The average U.S. mortgage loan interest rate stood at more than two-thirds of a point higher than average rates during the same time last year, according to Freddie Mac's weekly Primary Mortgage Market Survey for the week ending August 30, 2018.
The 30-year, fixed-rate mortgage loan averaged 4.52 percent, with an average 0.5 point, up from 4.51 percent the previous week. The 30-year note averaged about two-3.82 percent during the same week last year.
“The 30-year fixed-rate mortgage barely inched up this week, continuing the summer trend of essentially being flat,” Sam Khater, Freddie Mac's chief economist, said. “While sales and price growth have softened [nationally] these last few months, this leveling of rates may be helping more buyers reach the market.
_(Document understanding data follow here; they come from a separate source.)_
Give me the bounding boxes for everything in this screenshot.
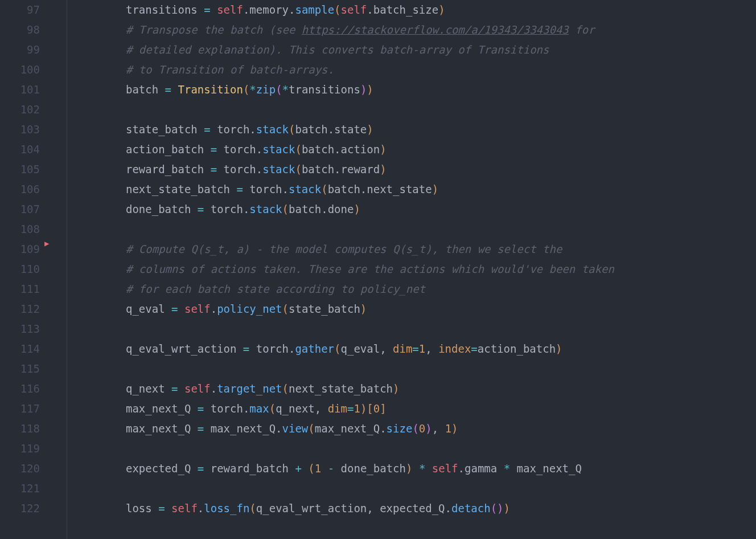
token-op: = (198, 462, 204, 475)
code-line[interactable]: reward_batch = torch.stack(batch.reward) (67, 160, 756, 179)
token-def (211, 3, 217, 16)
line-number[interactable]: 99 (0, 40, 40, 60)
line-number[interactable]: 121 (0, 479, 40, 499)
token-link: https://stackoverflow.com/a/19343/334304… (302, 23, 569, 36)
token-op: * (282, 83, 289, 96)
line-number[interactable]: 113 (0, 319, 40, 339)
line-number[interactable]: 114 (0, 339, 40, 359)
token-op: = (204, 3, 210, 16)
line-number[interactable]: 116 (0, 379, 40, 399)
code-line[interactable]: expected_Q = reward_batch + (1 - done_ba… (67, 459, 756, 479)
token-num: 0 (373, 402, 380, 415)
token-def (178, 303, 184, 315)
line-number[interactable]: 98 (0, 20, 40, 40)
code-line[interactable]: max_next_Q = torch.max(q_next, dim=1)[0] (67, 399, 756, 419)
token-op: = (204, 123, 210, 136)
token-punc: . (380, 422, 386, 435)
code-line[interactable] (67, 319, 756, 339)
line-number[interactable]: 120 (0, 459, 40, 479)
code-line[interactable]: # detailed explanation). This converts b… (67, 40, 756, 60)
token-def: done_batch (334, 462, 406, 475)
code-line[interactable]: # Compute Q(s_t, a) - the model computes… (67, 239, 756, 259)
token-call: size (387, 422, 413, 435)
line-number[interactable]: 117 (0, 399, 40, 419)
token-op: = (198, 422, 204, 435)
line-number[interactable]: 108 (0, 219, 40, 239)
line-number[interactable]: 105 (0, 160, 40, 179)
token-num: 1 (354, 402, 360, 415)
line-number[interactable]: 107 (0, 199, 40, 219)
code-line[interactable]: loss = self.loss_fn(q_eval_wrt_action, e… (67, 499, 756, 518)
token-op: = (211, 163, 217, 175)
token-brk1: ( (243, 83, 249, 96)
token-punc: . (256, 163, 262, 175)
fold-marker-icon[interactable]: ▶ (44, 234, 49, 254)
code-editor[interactable]: 9798991001011021031041051061071081091101… (0, 0, 756, 539)
line-number[interactable]: 111 (0, 279, 40, 299)
code-line[interactable] (67, 219, 756, 239)
token-brk1: ) (556, 342, 562, 355)
token-call: max (249, 402, 269, 415)
code-line[interactable]: # columns of actions taken. These are th… (67, 259, 756, 279)
code-line[interactable]: # for each batch state according to poli… (67, 279, 756, 299)
code-line[interactable]: max_next_Q = max_next_Q.view(max_next_Q.… (67, 419, 756, 439)
line-number-gutter[interactable]: 9798991001011021031041051061071081091101… (0, 0, 50, 539)
token-def: next_state_batch (289, 382, 393, 395)
line-number[interactable]: 122 (0, 499, 40, 518)
code-line[interactable] (67, 479, 756, 499)
code-line[interactable]: q_next = self.target_net(next_state_batc… (67, 379, 756, 399)
code-line[interactable]: # Transpose the batch (see https://stack… (67, 20, 756, 40)
token-def: batch_size (373, 3, 438, 16)
token-def: done_batch (126, 203, 198, 215)
token-def: action (341, 143, 380, 156)
token-punc: , (432, 422, 445, 435)
line-number[interactable]: 119 (0, 439, 40, 459)
line-number[interactable]: 118 (0, 419, 40, 439)
token-comm: # Compute Q(s_t, a) - the model computes… (126, 243, 562, 255)
code-line[interactable] (67, 359, 756, 379)
line-number[interactable]: 110 (0, 259, 40, 279)
token-def: max_next_Q (126, 402, 198, 415)
token-def: transitions (289, 83, 360, 96)
token-param: index (438, 342, 471, 355)
line-number[interactable]: 103 (0, 120, 40, 140)
token-def: transitions (126, 3, 204, 16)
line-number[interactable]: 104 (0, 140, 40, 160)
token-punc: . (243, 3, 249, 16)
code-area[interactable]: transitions = self.memory.sample(self.ba… (67, 0, 756, 539)
line-number[interactable]: 102 (0, 100, 40, 120)
token-op: = (243, 342, 249, 355)
code-line[interactable]: next_state_batch = torch.stack(batch.nex… (67, 179, 756, 199)
token-def: batch (126, 83, 165, 96)
token-def: q_eval_wrt_action (126, 342, 243, 355)
line-number[interactable]: 106 (0, 179, 40, 199)
code-line[interactable]: batch = Transition(*zip(*transitions)) (67, 80, 756, 100)
code-line[interactable] (67, 100, 756, 120)
fold-column[interactable]: ▶ (50, 0, 67, 539)
line-number[interactable]: 97 (0, 0, 40, 20)
line-number[interactable]: 112 (0, 299, 40, 319)
code-line[interactable]: state_batch = torch.stack(batch.state) (67, 120, 756, 140)
line-number[interactable]: 100 (0, 60, 40, 80)
token-op: * (504, 462, 510, 475)
token-brk1: ) (354, 203, 360, 215)
code-line[interactable] (67, 439, 756, 459)
line-number[interactable]: 115 (0, 359, 40, 379)
token-def (178, 382, 184, 395)
code-line[interactable]: transitions = self.memory.sample(self.ba… (67, 0, 756, 20)
code-line[interactable]: q_eval_wrt_action = torch.gather(q_eval,… (67, 339, 756, 359)
line-number[interactable]: 101 (0, 80, 40, 100)
code-line[interactable]: # to Transition of batch-arrays. (67, 60, 756, 80)
token-brk1: ( (295, 163, 301, 175)
code-line[interactable]: done_batch = torch.stack(batch.done) (67, 199, 756, 219)
line-number[interactable]: 109 (0, 239, 40, 259)
token-punc: . (289, 3, 295, 16)
token-call: view (282, 422, 309, 435)
token-brk1: ( (249, 502, 256, 514)
code-line[interactable]: action_batch = torch.stack(batch.action) (67, 140, 756, 160)
code-line[interactable]: q_eval = self.policy_net(state_batch) (67, 299, 756, 319)
token-def: expected_Q (380, 502, 445, 514)
token-op: * (249, 83, 256, 96)
token-self: self (432, 462, 458, 475)
token-def (321, 462, 327, 475)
Purchase mortgage applications this week were once again modestly above year-ago levels.”
The 15-year, fixed-rate mortgage averaged 3.97 percent, with an average 0.5 point, a slight decline from 3.98 percent the previous week. The 15-year loan averaged 3.12 percent a year ago.
The five-year adjustable-rate mortgage (ARM) averaged 3.85 percent, with an average 0.3 point, an increase from 3.82 percent the previous week. The five-year ARM averaged 3.14 percent during the same week in 2017.